“What then will there be for us?”

Many have already blogged about this (a God-man in Christ, among others), but I can’t help but share it once more!

Many Christians know Matthew 19:26:

…Jesus said to them, With men this is impossible, but with God all things are possible.

But probably fewer know the context of the verse: It is easier for a camel to pass through the eye of a needle than for a rich man to enter into the kingdom of God (v. 24). The rich man “went away sorrowing” because he could not leave his “many possessions” (v. 22). I always saw this as a comparatively straightforward lesson on not loving mammon. What I never paid attention to before was what followed:

Then Peter answered and said to Him, Behold, we have left all and followed You. What then will there be for us?

Peter was perhaps feeling somewhat superior: I can do what he can’t. But he mostly wanted to take the opportunity to make sure that he was going to get what he paid for: So, Lord, what’s my reward for leaving my career in fishing to follow You? Is there an extra little something for leaving my wife? Oh, don’t forget, I’m not exactly living an easy life here. …

Isn’t this just who we are? I have to admit, I wasn’t convinced at first. I thought I knew the worth of following the Lord better than Peter did. Until I read Matthew 20 in new light.

One denarius. That’s your wage — whether you worked all day long starting 9 am or you worked 1 hour starting 5 pm. I don’t know about you, but I couldn’t get over how unfair this was to the early starters. But was the householder unrighteous? Did each worker not agree with him for one denarius? And is it not lawful for him to do what he wants with what’s his?

It’s only too “natural” that we should have the “No fair!” reaction. It’s wired in us: live in a commercial world, think with a commercial mind. Satan, the ruler of this world, is the top merchant, and he has only one system of value: you get what you pay for.

But with what do you pay for something that has no price? The kingdom — the coming age of restoration — is priceless! Do we think we can buy our way in? Do we think paying a little price, leaving a little behind, doing a little good work, is getting us a ticket into God’s eternal kingdom? What an absurd thought! The kingdom is a reward! The Lord gives it to whomever He desires and wills.

How do we get this reward? Not by paying a price — at least not by it alone — but by enjoying grace (see this post). If the rich young man had been able to give up his possessions, it wouldn’t have guaranteed him a spot in the kingdom; it would have freed him from the preoccupation that kept him from enjoying the God with whom all things are possible as grace. If we do pay a price, it’s rightly done — we need to freed from the entanglements and distractions that keep us from enjoying grace!
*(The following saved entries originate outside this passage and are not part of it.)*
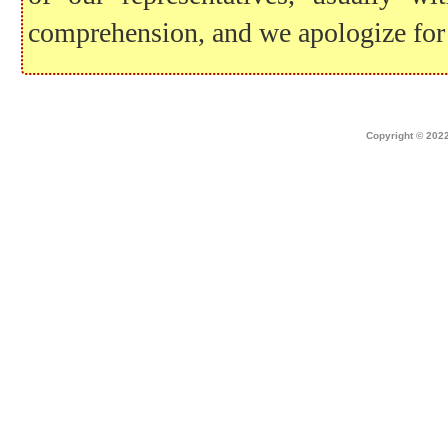
comprehension, and we apologize for
Home
|
about dek canada
|
technical i
Copyright © 2022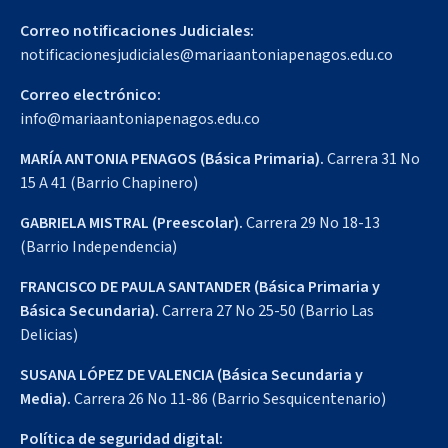
Correo notificaciones Judiciales:
notificacionesjudiciales@mariaantoniapenagos.edu.co
Correo electrónico:
info@mariaantoniapenagos.edu.co
MARÍA ANTONIA PENAGOS (Básica Primaria).
Carrera 31 No
15 A 41 (Barrio Chapinero)
GABRIELA MISTRAL (Preescolar).
Carrera 29 No 18-13
(Barrio Independencia)
FRANCISCO DE PAULA SANTANDER (Básica Primaria y
Básica Secundaria).
Carrera 27 No 25-50 (Barrio Las
Delicias)
SUSANA LÓPEZ DE VALENCIA (Básica Secundaria y
Media).
Carrera 26 No 11-86 (Barrio Sesquicentenario)
Política de seguridad digital: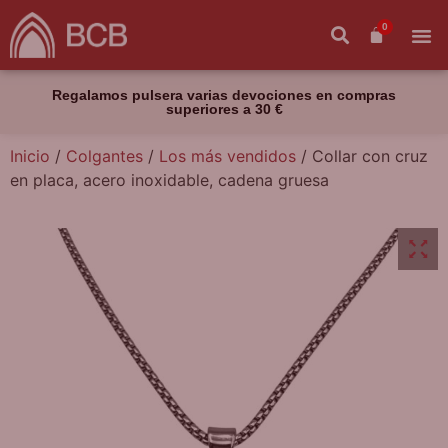
0
Regalamos pulsera varias devociones en compras
superiores a 30 €
Inicio
/
Colgantes
/
Los más vendidos
/ Collar con cruz
en placa, acero inoxidable, cadena gruesa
Think you’ve given up a lot to be a Christian? Here’s a song for you:

When such as we the King can choose,
To share with Him His throne,
‘Tis passing strange that we refuse
To be our Lord’s alone.
O never speak of sacrifice!
A privilege untold
Is to be His at any price,
In Calv’ry’s hosts enrolled.

(Full lyrics & melody here)

The next stanza urges us to “Arise! the holy bargain strike”. There’s a fitting use of commercial jargon! Here’s what then there will be for us:

And Jesus said to them, Truly I say to you that you who have followed Me, in the restoration, when the Son of Man sits on the throne of His glory, you also shall sit on twelve thrones… (Matthew 19:28)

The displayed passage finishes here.